Are You a Good Manager?

In this week’s 21 Hats Podcast, Paul Downs, Dana White, and Jay Goltz talked about the unemployment contribution rate—the rate that individual business owners pay to their states to cover unemployment compensation. This rate happens to be something individual owners have some control over if they manage their employees well.

And Paul, Dana, and Jay offered some tips. Jay, for example, recounted the four steps he used to go from a very high rate (“I was a revolving door”) to a very low rate, which he says saves him more than $100,000 a year on his 125 employees: 1) he got more careful about who he hires 2) he uses a probationary period to “unhire” employees who aren’t cutting it 3) he and his team manages assertively so that employees know where they stand 4) they document everything. (Here’s a link to the podcast episode if you want to hear the entire discussion.)

But as Jay, Paul, and Dana emphasize, the rules vary by state. And there are other factors—such as whether the overall economy is performing well. Here’s how Jim Kalb, founder and president of San Diego-based Triad Components Group, responded to the conversation: 

“Just finished the latest episode and had to share our situation (which is different than the panelists this week). First, here in CA, a company is ranked from A+ to F+. This grade corresponds to a rate that a company will pay into the state unemployment fund which ranges from 1.5 percent to 6.2 percent. The assigned rate is then applied to the first $7,000 of each employee's wages that year. Therefore, if you pay the lowest rate, the business will pay $105 / year and at the highest rate it will be $434 /year for each employee.

“I currently have 15 employees in CA (plus a 2 others in other states).  My current rating is F+ meaning I pay $434 per employee per year or $6,510 total.
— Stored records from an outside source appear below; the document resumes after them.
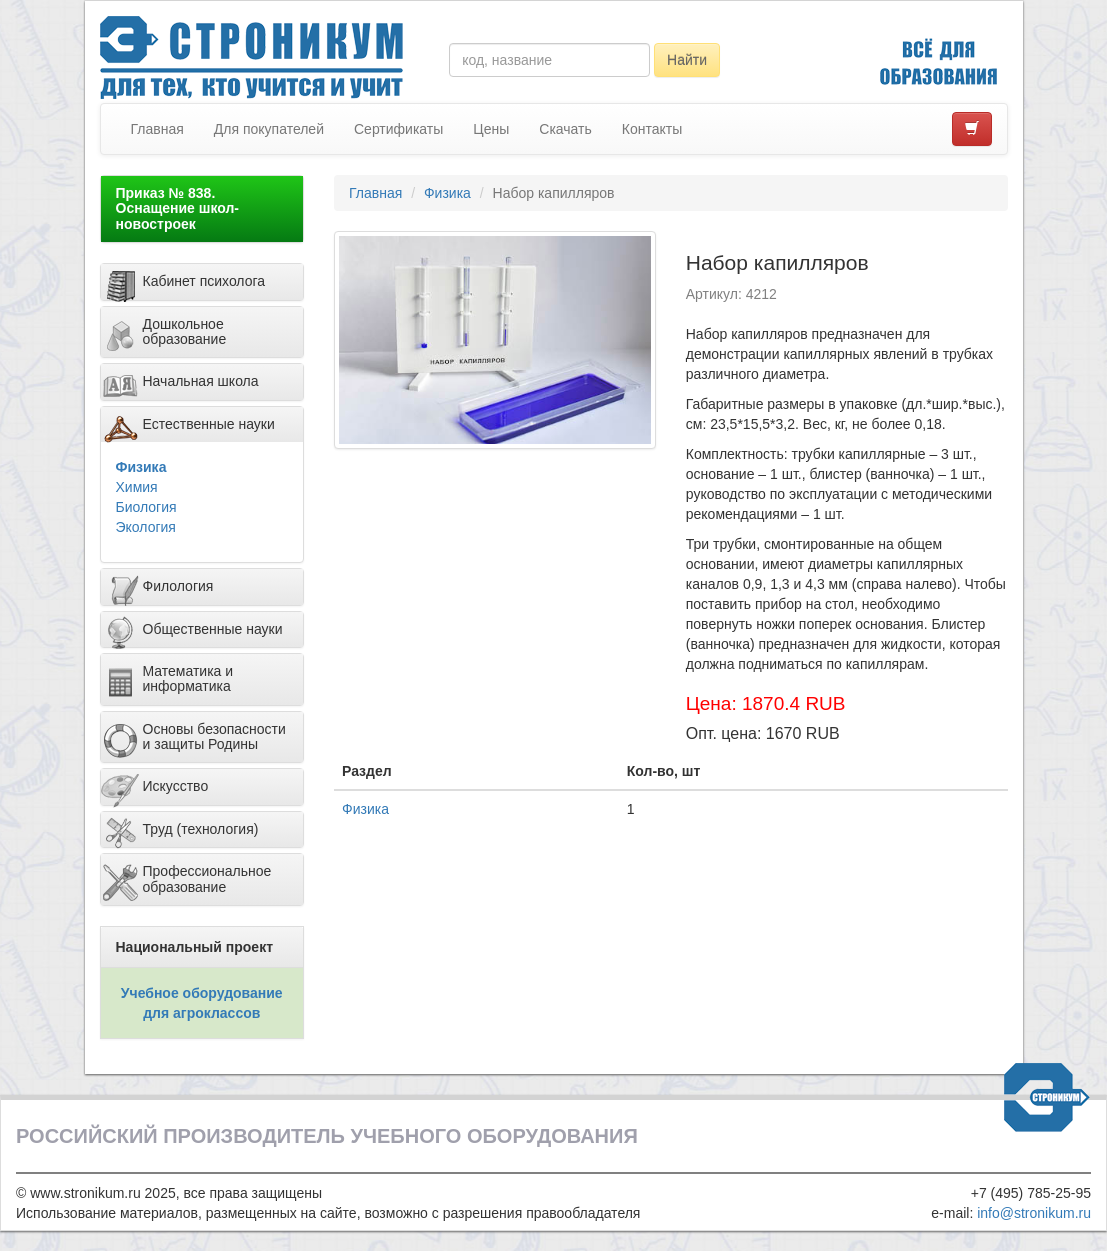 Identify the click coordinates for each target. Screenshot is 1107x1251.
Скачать (565, 129)
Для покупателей (269, 129)
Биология (146, 507)
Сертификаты (398, 129)
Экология (146, 527)
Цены (491, 129)
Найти (687, 60)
Since I’m already at the max rate, I truly don’t care whether someone leaves my company (for whatever reason) and files for unemployment. It’s not going to change my rates for a decade or so (long after I exit my company). I just look at the $6,510 that I pay to the state each year simply as a “cost of doing business” in CA—and never worry about fighting with an ex-employee over who’s fault it was that they left us. Just another perspective.”

What have you learned about managing your unemployment contribution rate in your state?